Exercise goal: Once the line containing "Peringkat Ketinggian (Dunia)" is found in the entries below, reproduce it and every line after it, stopping at and including the line containing "sumber internet lainnya"; reproduce nothing else, and keep each line exact.
▬▬▬
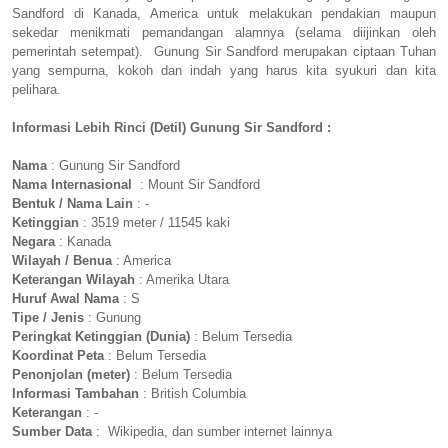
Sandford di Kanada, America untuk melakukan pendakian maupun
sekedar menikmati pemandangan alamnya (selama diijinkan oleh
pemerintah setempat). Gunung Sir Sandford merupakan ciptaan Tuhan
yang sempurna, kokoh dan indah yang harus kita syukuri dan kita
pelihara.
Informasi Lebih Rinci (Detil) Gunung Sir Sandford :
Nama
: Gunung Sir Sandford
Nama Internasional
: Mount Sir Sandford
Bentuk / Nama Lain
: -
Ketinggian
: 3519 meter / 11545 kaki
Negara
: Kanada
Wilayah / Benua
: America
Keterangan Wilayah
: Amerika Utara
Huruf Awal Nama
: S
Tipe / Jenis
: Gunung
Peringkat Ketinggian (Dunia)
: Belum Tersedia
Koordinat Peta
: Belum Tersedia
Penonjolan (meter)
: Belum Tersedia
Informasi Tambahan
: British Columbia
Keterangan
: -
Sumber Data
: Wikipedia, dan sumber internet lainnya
▬▬▬
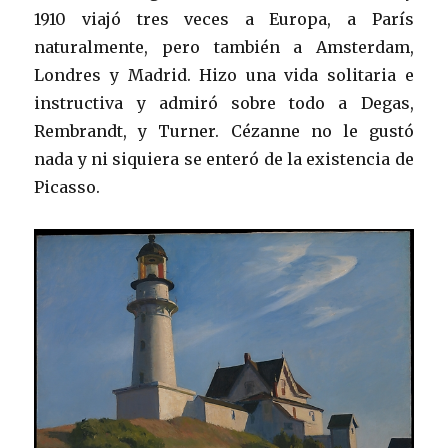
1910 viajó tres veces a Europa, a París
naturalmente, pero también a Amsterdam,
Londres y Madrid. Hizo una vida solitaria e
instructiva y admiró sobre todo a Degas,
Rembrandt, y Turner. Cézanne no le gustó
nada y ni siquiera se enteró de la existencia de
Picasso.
▬▬▬
Solution:
Peringkat Ketinggian (Dunia)
: Belum Tersedia
Koordinat Peta
: Belum Tersedia
Penonjolan (meter)
: Belum Tersedia
Informasi Tambahan
: British Columbia
Keterangan
: -
Sumber Data
: Wikipedia, dan sumber internet lainnya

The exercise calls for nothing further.